_EXERCISE_. Your copy should match the entries exactly, with no images carried over.

_DATA UNDER STUDY_.
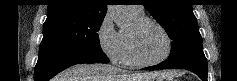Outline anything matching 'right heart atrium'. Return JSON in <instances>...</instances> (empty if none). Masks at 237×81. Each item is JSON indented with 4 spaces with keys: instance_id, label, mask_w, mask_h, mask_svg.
Wrapping results in <instances>:
<instances>
[{
    "instance_id": "1",
    "label": "right heart atrium",
    "mask_w": 237,
    "mask_h": 81,
    "mask_svg": "<svg viewBox=\"0 0 237 81\" xmlns=\"http://www.w3.org/2000/svg\"><path fill=\"white\" fill-rule=\"evenodd\" d=\"M97 38L102 52L114 63L121 61L123 54V43L120 32H118L111 18L106 15L98 28Z\"/></svg>"
}]
</instances>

_ANSWER TO THE EXERCISE_.
Outline anything matching 'right heart atrium'. Return JSON in <instances>...</instances> (empty if none). Masks at 237×81. Each item is JSON indented with 4 spaces with keys: instance_id, label, mask_w, mask_h, mask_svg.
Wrapping results in <instances>:
<instances>
[{
    "instance_id": "1",
    "label": "right heart atrium",
    "mask_w": 237,
    "mask_h": 81,
    "mask_svg": "<svg viewBox=\"0 0 237 81\" xmlns=\"http://www.w3.org/2000/svg\"><path fill=\"white\" fill-rule=\"evenodd\" d=\"M97 38L102 52L114 63L121 61L123 54V43L120 32H118L111 18L106 15L98 28Z\"/></svg>"
}]
</instances>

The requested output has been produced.